▸ **TASK STATEMENT**
All records below are to be repeated precisely, with nothing added.
::::
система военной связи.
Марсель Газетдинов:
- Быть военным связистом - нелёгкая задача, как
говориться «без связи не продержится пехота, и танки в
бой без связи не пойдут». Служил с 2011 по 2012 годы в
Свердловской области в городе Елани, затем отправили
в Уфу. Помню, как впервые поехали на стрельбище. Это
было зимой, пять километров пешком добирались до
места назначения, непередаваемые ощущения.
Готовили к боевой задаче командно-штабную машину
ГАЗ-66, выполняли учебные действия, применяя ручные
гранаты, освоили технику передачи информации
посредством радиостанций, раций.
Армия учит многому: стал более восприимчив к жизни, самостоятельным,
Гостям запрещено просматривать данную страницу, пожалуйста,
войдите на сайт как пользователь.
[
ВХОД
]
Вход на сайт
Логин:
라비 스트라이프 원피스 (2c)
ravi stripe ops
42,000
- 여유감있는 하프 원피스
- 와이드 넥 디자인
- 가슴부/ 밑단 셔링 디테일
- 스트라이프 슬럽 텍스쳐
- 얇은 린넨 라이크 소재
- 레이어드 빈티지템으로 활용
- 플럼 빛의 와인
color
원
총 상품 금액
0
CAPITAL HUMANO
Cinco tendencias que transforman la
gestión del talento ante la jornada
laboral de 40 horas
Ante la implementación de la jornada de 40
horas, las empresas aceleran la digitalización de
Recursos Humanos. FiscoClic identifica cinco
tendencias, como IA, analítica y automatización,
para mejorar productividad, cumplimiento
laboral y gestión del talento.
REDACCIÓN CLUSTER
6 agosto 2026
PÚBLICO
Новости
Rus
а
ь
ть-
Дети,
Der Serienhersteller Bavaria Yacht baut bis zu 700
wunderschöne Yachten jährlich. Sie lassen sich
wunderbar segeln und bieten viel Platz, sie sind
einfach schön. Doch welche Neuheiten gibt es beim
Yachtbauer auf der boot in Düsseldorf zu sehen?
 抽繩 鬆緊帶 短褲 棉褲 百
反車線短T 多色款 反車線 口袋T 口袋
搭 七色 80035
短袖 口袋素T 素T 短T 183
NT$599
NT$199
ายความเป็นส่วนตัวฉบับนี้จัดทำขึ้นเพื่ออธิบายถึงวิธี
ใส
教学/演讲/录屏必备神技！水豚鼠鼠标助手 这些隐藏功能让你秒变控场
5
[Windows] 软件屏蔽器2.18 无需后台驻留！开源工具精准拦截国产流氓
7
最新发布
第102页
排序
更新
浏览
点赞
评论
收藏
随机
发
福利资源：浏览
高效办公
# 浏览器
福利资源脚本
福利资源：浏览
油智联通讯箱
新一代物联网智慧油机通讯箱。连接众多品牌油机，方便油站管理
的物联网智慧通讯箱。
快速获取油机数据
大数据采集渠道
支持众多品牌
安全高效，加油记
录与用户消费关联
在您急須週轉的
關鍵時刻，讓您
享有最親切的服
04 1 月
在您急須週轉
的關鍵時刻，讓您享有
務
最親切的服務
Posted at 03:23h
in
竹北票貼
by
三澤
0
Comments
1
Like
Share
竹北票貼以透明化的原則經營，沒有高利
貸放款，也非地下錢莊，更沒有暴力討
::::
▸ **ANSWER AREA**
система военной связи.
Марсель Газетдинов:
- Быть военным связистом - нелёгкая задача, как
говориться «без связи не продержится пехота, и танки в
бой без связи не пойдут». Служил с 2011 по 2012 годы в
Свердловской области в городе Елани, затем отправили
в Уфу. Помню, как впервые поехали на стрельбище. Это
было зимой, пять километров пешком добирались до
места назначения, непередаваемые ощущения.
Готовили к боевой задаче командно-штабную машину
ГАЗ-66, выполняли учебные действия, применяя ручные
гранаты, освоили технику передачи информации
посредством радиостанций, раций.
Армия учит многому: стал более восприимчив к жизни, самостоятельным,
Гостям запрещено просматривать данную страницу, пожалуйста,
войдите на сайт как пользователь.
[
ВХОД
]
Вход на сайт
Логин:
라비 스트라이프 원피스 (2c)
ravi stripe ops
42,000
- 여유감있는 하프 원피스
- 와이드 넥 디자인
- 가슴부/ 밑단 셔링 디테일
- 스트라이프 슬럽 텍스쳐
- 얇은 린넨 라이크 소재
- 레이어드 빈티지템으로 활용
- 플럼 빛의 와인
color
원
총 상품 금액
0
CAPITAL HUMANO
Cinco tendencias que transforman la
gestión del talento ante la jornada
laboral de 40 horas
Ante la implementación de la jornada de 40
horas, las empresas aceleran la digitalización de
Recursos Humanos. FiscoClic identifica cinco
tendencias, como IA, analítica y automatización,
para mejorar productividad, cumplimiento
laboral y gestión del talento.
REDACCIÓN CLUSTER
6 agosto 2026
PÚBLICO
Новости
Rus
а
ь
ть-
Дети,
Der Serienhersteller Bavaria Yacht baut bis zu 700
wunderschöne Yachten jährlich. Sie lassen sich
wunderbar segeln und bieten viel Platz, sie sind
einfach schön. Doch welche Neuheiten gibt es beim
Yachtbauer auf der boot in Düsseldorf zu sehen?
 抽繩 鬆緊帶 短褲 棉褲 百
反車線短T 多色款 反車線 口袋T 口袋
搭 七色 80035
短袖 口袋素T 素T 短T 183
NT$599
NT$199
ายความเป็นส่วนตัวฉบับนี้จัดทำขึ้นเพื่ออธิบายถึงวิธี
ใส
教学/演讲/录屏必备神技！水豚鼠鼠标助手 这些隐藏功能让你秒变控场
5
[Windows] 软件屏蔽器2.18 无需后台驻留！开源工具精准拦截国产流氓
7
最新发布
第102页
排序
更新
浏览
点赞
评论
收藏
随机
发
福利资源：浏览
高效办公
# 浏览器
福利资源脚本
福利资源：浏览
油智联通讯箱
新一代物联网智慧油机通讯箱。连接众多品牌油机，方便油站管理
的物联网智慧通讯箱。
快速获取油机数据
大数据采集渠道
支持众多品牌
安全高效，加油记
录与用户消费关联
在您急須週轉的
關鍵時刻，讓您
享有最親切的服
04 1 月
在您急須週轉
的關鍵時刻，讓您享有
務
最親切的服務
Posted at 03:23h
in
竹北票貼
by
三澤
0
Comments
1
Like
Share
竹北票貼以透明化的原則經營，沒有高利
貸放款，也非地下錢莊，更沒有暴力討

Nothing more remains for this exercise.